Penetrating Playing from the Belcea Quartet

United KingdomUnited Kingdom Haydn, Britten, Shostakovich: Belcea Quartet (Corina Belcea, Axel Schacher, violins; Krzysztof Chorzelski, viola; Antoine Lederlin, cello). Wigmore Hall, London, 1.11.2013  (CC)

Haydn  – String Quartet in E flat, Op. 64/6 (1790)
Britten  – String Quartet No. 1 in D, Op. 25 (1941)
Shostakovich – String Quartet No. 3 in F, Op. 73 (1946)


This was a terrific concert from all angles. The Belcea Quartet has been impressing ever since its EMI Debut disc of Debussy, Dutilleux and Ravel. Their recital began with Haydn’s E flat Op. 64/6 Quartet, a work that has also, incidentally, found its way onto the Wigmore Hall’s own label – played there by the Elias Quartet. The piece’s invention goes almost without saying. The Belcea’s response was positively chameleon-like, adjusting to each of Haydn’s emotional areas with remarkable ease.
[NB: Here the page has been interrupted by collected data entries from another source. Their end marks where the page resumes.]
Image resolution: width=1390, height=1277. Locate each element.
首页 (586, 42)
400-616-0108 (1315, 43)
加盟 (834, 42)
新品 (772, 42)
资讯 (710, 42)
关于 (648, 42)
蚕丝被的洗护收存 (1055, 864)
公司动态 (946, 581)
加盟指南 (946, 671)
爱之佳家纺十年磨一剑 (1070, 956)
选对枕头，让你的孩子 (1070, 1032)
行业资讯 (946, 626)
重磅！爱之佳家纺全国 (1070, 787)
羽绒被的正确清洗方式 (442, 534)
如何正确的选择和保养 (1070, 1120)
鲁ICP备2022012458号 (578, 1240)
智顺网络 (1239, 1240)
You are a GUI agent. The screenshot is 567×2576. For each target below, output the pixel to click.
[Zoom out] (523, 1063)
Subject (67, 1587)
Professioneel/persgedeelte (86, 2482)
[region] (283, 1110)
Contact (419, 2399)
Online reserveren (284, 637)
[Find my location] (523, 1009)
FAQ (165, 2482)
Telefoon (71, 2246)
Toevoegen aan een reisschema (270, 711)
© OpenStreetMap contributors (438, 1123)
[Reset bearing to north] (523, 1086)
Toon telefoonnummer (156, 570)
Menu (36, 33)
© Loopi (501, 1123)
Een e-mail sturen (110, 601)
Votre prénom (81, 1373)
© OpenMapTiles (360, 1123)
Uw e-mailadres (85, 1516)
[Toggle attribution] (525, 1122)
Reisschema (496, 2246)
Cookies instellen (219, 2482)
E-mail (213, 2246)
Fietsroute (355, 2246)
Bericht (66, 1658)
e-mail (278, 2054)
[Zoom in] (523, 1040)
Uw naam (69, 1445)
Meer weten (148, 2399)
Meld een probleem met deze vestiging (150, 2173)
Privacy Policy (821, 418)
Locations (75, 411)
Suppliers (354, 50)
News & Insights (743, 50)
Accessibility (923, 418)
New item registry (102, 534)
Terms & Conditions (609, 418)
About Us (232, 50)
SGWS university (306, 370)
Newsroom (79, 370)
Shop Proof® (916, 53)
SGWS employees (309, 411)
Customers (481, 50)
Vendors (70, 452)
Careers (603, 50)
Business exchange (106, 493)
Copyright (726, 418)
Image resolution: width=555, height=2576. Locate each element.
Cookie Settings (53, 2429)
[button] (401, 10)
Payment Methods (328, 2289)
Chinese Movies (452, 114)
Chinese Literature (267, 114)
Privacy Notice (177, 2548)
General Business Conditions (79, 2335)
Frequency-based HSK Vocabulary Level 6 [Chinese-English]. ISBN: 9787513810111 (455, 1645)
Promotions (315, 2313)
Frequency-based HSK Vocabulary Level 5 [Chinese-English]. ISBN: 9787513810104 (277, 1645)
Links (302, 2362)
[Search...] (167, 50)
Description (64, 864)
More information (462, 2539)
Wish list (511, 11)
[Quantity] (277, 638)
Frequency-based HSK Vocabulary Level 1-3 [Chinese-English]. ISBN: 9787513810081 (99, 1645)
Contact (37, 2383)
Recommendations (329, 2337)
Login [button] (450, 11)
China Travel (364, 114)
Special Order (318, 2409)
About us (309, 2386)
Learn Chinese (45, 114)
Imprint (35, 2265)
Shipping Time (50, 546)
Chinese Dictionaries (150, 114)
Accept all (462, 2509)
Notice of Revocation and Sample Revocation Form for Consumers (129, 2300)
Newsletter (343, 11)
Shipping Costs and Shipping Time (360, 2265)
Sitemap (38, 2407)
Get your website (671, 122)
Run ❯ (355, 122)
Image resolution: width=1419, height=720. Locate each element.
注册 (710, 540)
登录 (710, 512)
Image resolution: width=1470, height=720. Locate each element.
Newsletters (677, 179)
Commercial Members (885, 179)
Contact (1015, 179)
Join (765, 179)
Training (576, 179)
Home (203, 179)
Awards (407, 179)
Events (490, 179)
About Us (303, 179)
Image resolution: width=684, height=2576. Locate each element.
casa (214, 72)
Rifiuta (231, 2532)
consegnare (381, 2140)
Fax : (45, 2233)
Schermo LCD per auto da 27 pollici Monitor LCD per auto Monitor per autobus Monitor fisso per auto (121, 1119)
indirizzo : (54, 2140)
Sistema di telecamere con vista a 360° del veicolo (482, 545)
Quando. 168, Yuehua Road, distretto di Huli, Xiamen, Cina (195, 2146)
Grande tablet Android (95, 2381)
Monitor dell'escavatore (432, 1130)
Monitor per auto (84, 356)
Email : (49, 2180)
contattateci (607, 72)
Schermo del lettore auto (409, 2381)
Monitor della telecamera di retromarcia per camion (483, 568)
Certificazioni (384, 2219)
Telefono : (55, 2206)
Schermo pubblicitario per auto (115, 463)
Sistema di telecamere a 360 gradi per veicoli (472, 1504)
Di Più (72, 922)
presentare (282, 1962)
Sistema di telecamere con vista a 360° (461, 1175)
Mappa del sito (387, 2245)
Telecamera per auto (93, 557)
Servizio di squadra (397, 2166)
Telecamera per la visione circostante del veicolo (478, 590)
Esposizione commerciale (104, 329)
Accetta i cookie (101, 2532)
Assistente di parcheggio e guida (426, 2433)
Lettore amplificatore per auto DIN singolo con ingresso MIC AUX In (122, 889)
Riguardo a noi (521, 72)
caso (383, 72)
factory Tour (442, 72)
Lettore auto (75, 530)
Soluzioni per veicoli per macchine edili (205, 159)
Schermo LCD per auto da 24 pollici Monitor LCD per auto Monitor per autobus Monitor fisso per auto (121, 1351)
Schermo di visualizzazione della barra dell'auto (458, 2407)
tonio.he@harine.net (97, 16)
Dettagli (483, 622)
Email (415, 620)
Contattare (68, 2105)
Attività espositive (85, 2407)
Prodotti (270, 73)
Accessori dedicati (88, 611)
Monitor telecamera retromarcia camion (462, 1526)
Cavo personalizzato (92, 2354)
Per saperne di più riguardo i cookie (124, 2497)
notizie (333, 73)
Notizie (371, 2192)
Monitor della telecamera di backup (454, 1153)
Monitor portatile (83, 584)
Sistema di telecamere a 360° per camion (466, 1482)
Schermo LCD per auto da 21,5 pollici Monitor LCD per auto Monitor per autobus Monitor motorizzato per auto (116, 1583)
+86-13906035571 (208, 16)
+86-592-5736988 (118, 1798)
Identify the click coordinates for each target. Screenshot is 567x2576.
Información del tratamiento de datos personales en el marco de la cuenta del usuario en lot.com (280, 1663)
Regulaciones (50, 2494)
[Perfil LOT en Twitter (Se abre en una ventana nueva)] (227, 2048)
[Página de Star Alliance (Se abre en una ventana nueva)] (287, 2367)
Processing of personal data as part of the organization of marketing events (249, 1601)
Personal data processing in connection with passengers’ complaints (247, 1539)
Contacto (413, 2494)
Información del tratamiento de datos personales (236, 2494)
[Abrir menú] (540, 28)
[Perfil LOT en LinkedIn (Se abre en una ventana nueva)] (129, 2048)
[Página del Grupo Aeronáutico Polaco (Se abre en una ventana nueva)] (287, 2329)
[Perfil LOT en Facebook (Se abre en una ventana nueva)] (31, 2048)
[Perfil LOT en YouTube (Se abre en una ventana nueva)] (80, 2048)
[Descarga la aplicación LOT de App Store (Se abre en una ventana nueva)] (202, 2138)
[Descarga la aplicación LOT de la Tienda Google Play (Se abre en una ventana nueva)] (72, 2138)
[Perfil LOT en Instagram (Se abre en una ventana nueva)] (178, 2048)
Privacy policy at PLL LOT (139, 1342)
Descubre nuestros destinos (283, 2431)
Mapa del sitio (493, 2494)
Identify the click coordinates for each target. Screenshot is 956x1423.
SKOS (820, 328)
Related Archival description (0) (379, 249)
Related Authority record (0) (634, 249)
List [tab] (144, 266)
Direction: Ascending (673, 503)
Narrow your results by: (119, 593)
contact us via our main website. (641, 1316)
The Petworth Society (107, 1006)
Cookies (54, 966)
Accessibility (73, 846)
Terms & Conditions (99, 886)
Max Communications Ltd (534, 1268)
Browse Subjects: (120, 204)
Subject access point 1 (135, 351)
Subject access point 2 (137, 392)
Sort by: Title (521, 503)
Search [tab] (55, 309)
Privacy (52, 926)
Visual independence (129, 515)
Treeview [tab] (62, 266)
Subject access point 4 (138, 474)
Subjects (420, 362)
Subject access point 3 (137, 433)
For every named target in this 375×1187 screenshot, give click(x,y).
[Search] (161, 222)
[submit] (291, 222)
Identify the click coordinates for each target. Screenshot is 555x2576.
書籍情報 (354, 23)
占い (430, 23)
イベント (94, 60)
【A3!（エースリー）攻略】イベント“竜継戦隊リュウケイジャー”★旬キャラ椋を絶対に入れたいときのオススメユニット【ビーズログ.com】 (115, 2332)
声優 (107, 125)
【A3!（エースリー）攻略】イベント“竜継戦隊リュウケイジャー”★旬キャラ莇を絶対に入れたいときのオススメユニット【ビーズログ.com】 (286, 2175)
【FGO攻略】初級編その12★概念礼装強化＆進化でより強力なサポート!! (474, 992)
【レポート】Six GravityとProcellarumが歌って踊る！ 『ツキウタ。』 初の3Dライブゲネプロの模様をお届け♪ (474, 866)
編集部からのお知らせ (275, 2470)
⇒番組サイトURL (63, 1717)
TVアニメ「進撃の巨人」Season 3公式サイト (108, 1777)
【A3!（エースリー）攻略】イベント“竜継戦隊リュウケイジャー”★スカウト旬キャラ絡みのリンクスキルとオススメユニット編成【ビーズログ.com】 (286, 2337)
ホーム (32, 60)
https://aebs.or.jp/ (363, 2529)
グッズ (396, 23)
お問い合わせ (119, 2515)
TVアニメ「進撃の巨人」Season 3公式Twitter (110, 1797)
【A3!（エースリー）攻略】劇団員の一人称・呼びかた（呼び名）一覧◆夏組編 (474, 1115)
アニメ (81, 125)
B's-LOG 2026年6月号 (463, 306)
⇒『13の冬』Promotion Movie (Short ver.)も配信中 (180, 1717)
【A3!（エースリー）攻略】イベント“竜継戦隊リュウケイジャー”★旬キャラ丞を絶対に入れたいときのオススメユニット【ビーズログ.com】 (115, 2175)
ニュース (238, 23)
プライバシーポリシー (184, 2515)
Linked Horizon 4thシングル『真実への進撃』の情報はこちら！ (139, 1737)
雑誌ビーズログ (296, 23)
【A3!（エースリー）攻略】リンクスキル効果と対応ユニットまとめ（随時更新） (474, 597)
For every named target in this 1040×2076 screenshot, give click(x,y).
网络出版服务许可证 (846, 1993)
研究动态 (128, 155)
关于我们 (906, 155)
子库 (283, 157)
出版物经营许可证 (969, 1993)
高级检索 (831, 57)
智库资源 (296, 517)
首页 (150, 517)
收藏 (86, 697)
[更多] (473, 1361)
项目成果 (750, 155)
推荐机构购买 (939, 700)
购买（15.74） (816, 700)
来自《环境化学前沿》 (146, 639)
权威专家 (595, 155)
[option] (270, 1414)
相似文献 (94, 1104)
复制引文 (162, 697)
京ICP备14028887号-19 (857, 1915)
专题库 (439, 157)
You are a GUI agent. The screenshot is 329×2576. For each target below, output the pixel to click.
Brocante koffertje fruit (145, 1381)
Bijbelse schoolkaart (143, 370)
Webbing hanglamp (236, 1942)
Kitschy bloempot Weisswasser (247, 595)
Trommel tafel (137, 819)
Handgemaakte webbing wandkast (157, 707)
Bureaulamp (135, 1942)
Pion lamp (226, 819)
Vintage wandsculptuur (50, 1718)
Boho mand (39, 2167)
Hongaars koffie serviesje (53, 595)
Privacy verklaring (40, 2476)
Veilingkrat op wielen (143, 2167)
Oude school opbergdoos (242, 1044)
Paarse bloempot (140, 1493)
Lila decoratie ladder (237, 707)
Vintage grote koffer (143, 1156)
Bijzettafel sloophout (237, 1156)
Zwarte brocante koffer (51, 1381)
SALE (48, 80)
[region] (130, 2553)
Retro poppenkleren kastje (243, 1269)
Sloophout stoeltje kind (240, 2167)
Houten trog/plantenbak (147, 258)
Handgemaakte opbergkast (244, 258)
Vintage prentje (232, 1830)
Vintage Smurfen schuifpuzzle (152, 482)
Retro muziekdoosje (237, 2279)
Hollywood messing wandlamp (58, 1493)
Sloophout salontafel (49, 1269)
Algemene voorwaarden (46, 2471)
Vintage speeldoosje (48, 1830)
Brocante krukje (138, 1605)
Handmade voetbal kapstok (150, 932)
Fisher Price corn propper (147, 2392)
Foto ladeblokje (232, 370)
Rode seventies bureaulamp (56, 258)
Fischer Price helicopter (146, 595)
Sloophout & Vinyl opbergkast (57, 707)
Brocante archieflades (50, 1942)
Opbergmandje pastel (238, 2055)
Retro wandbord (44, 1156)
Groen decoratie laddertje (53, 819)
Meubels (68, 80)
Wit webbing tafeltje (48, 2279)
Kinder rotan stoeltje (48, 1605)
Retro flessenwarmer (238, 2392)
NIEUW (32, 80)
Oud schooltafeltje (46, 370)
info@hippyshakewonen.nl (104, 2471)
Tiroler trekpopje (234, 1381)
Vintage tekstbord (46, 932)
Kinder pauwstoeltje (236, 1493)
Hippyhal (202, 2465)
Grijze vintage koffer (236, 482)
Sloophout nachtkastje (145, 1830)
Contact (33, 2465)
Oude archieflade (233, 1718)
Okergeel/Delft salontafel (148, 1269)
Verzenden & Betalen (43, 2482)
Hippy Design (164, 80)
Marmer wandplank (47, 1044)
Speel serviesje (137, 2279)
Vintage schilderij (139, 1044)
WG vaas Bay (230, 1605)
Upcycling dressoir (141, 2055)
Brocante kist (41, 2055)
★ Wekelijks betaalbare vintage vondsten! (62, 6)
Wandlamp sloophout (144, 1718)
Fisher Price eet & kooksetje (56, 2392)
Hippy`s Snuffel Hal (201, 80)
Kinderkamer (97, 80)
The opening revealed a beautifully blended sound – the exposition repeat was honoured; the imitative development, with its clear but confounded ambitions to blossom out into a full fugue, was superbly realised with astonishing clarity of line, apparent even from the very back of the hall.

The Andante revealed true poignancy and subtlety; the contrast with Corina Belcea’s impassioned outburst was visceral, heartrending and delivered with a pure, piercing tone. The playful bucolic nature of the Menuetto offered maximal contrast. The finale, a Presto, was perhaps surprisingly serious – certainly in contrast with the Elias Quartet. The Belcea’s take was to raise the piece to almost symphonic status, and their ploy worked extremely well. Superb!

So was their account of the Britten First Quartet. The sheer control of the upper three members for the opening clusters was remarkable: ethereal and blanched of tone. This quartet, written in America, reveals Britten at his finest: imaginative, daring, yet instantly recognisable. The Belcea have, of course, put down a splendid recording of the Britten Quartets for EMI (review). This performance had all of the accuracy of a studio account with the immediacy and spontaneity of a live one. Britten’s wondrous variety of textures over the nearly ten-minute span is incredibly impressive; as are the near-Beethovenian explosions of the ensuing Allegretto con slancio. The third movement is an example of Britten “Night Music”, a near-relative to Bartók in this regard. The rich sound of the Belcea and their intense climax made this a memorable reading; the beautifully fragmentary, gestural finale constituted the perfect close.

Shostakovich’s Third Quartet was written five years after the Britten. The melody of its jaunty opening melody on first violin contains characteristic Shostakovich sleights that perhaps were underplayed here – memories of the great Borodin Quartet provided the yardstick here. The Belcea’s pianissimi were magical, and later frenetic passages bordered on the manic. The Belcea was better with the ghost of a dance that is the Moderato con moto – the second of the five movements – and in the extreme contrasts of the third movement, where huge energy meets ghostly shadows. It was violist Krzysztof Chorzelski who distinguished himself in his third movement solos, underpinned by desolate sets of three repeated notes on cello. The ten-minute finale has its share of faux-naïf material that could perhaps have had its dual nature better projected, with the underlying unrest at least there in the shadows, but this remains an impressive achievement. There was no encore, but none was needed.

A very special concert; particularly the first half.